Go Assembly — Senior¶

1. The mental model in one paragraph¶

Plan 9 assembly is one source, many targets. You write MOVQ a+0(FP), AX and the assembler picks the right encoding for amd64, with parallel mnemonic tables for arm64, riscv64, ppc64, and mips64. The Go ABI is what binds the two worlds: ABI0 (stack-based) is the default for .s files; ABIInternal (register-based, Go 1.17+) is what the compiler emits and what the runtime increasingly uses for hot paths. The toolchain inserts ABI wrappers automatically, but knowing where they sit changes how you write tight code. The runtime is also a participant — write barriers, stack-growth checks, and scheduler preemption all reach into assembly, and assembly can either cooperate or sabotage them.

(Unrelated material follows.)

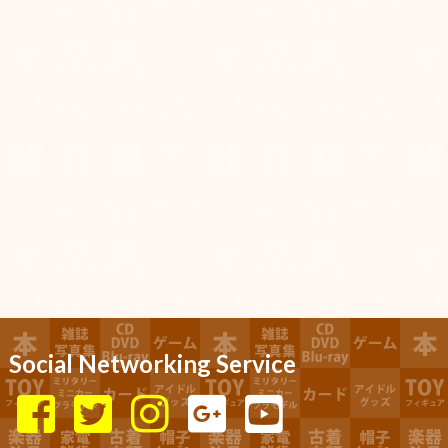
Social Networking Service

2. One source, many architectures¶

A single Go package can ship assembly for multiple architectures:

crypto/sha256/
├── sha256.go               // pure-Go fallback
├── sha256block.go          // dispatcher
├── sha256block_amd64.go    // amd64 entry
├── sha256block_amd64.s     // SHA-NI / SSE / AVX paths
├── sha256block_arm64.go
├── sha256block_arm64.s     // ARMv8 SHA extensions
├── sha256block_ppc64x.s
└── sha256block_s390x.s

Each .s file uses Plan 9 syntax but mnemonics from its target ISA. On amd64 you write MOVQ, ADDQ, VPSHUFB; on arm64 you write MOVD, ADD, REV32. The pseudo-registers (SB, FP) and the TEXT directive are the same everywhere.

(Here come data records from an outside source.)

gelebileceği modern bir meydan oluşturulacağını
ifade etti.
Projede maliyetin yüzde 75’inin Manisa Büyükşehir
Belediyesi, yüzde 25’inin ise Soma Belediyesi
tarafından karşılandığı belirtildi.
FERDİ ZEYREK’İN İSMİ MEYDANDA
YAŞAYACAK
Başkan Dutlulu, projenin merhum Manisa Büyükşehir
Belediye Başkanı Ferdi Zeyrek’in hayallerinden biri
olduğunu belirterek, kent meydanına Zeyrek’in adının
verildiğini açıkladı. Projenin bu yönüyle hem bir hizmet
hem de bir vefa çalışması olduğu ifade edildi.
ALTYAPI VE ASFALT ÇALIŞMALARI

The dispatcher selects at runtime based on CPU features (internal/cpu on stdlib, golang.org/x/sys/cpu for third-party). Cold path stays pure Go; hot path picks the best assembly variant.

3. ABIInternal — the register-based convention¶

Since Go 1.17, the compiler uses ABIInternal for Go-to-Go calls. On amd64, the first nine integer/pointer arguments go in AX, BX, CX, DI, SI, R8, R9, R10, R11. Floats use X0..X14. Return values use the same registers as if the return tuple were appended to the arguments. The frame pointer BP is still saved; R14 holds g (the current goroutine).

Assembly defaults to ABI0 — args on the stack at FP offsets. Two practical implications:

Calling Go from ABI0 assembly. The toolchain inserts a wrapper that reads your FP-laid-out args and loads the appropriate registers for the Go callee. You don't write it; you just pay the wrapper's couple of MOVs.
Opting assembly into ABIInternal. Append <ABIInternal> to the symbol:

TEXT ·Add<ABIInternal>(SB), NOSPLIT, $0-24
    ADDQ BX, AX        // args in AX, BX; return in AX
    RET

You get zero-overhead calls from Go, but you must follow the convention precisely — wrong register, wrong result. Reserved for tight bridges. The convention is documented in src/cmd/compile/abi-internal.md and is explicitly not stable across Go versions, so most projects target ABI0.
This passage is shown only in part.